Saturday, August 01, 2015

state spent $2.4 million jailing residents of just one chicago block...,


dnainfo |  The 4800 block of West Adams and 4,636 other blocks in the city were the focus of Chicago's Million Dollar Blocks, a new data project published Monday. A collaboration between social justice advocates and tech company DataMade, the site features an interactive block-by-block breakdown of how much money the city spent on jailing criminals from 2005 to 2009.

Based on data released by the Chicago Justice Project last year, the site was developed as a way "to see how incarceration affects communities on a local level," according to Dan Cooper, one of the project's leaders.

"All we hear about is how the state is in billions of dollars in debt, and meanwhile we have more than a billion dollars every year pumped into a corrections system that's had a track record of failure," said Cooper, the co-director of Adler University's Institute on Social Exclusion. "We're always hearing about money being spent on development, and here you have this shadow budget pumping tons of money into taking people out of neighborhoods, instead of bringing them in."

Million Dollar Blocks looks at more than 300,000 criminal records, showing what developers called a "conservative estimate" of how much the Illinois Department of Corrections spent on people from each block and neighborhood.
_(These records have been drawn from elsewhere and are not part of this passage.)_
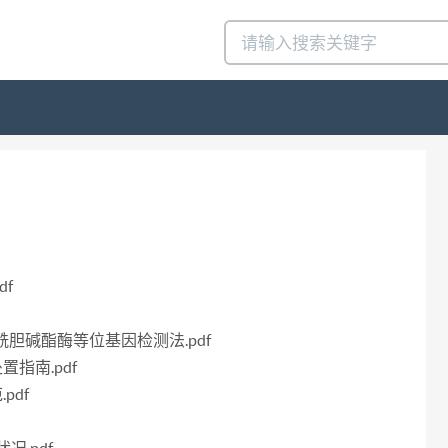
df
感乙酰胆碱酯酶等位基因检测法.pdf
置指南.pdf
pdf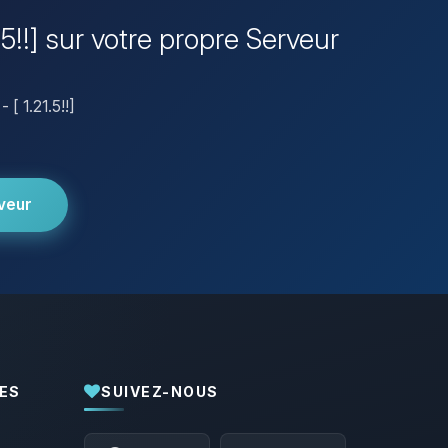
.5!!] sur votre propre Serveur
 [ 1.21.5!!]
veur
ES
SUIVEZ-NOUS
Youpi, enfin quelqu’un pour me parler !
Moi c’est Choupy, ton petit assistant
Cooper said he and his colleagues assumed the minimum sentence for each offense, when in reality the state likely spends much more.
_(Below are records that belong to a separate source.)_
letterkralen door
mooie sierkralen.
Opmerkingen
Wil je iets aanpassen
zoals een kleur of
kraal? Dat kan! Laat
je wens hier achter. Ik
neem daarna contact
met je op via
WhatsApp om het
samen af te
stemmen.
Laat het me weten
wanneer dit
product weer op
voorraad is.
Developers at DataMade spent months putting together data based on offenders' home addresses, assuming that the state spends an average of $22,000 on each criminal every year. DataMade founder Derek Eder said his team didn't factor in offenders who served more than one sentence, again suggesting that the actual amount spent on incarceration is even larger than what the site projects.
Alongside the map is a brief report breaking down some of the ways mass incarceration impacts local communities, plus suggestions for how the state could more effectively reinvest its corrections budget.

Daryl P., who's lived in Austin his whole life, said the state's incarceration pattern is hardly making the area less dangerous.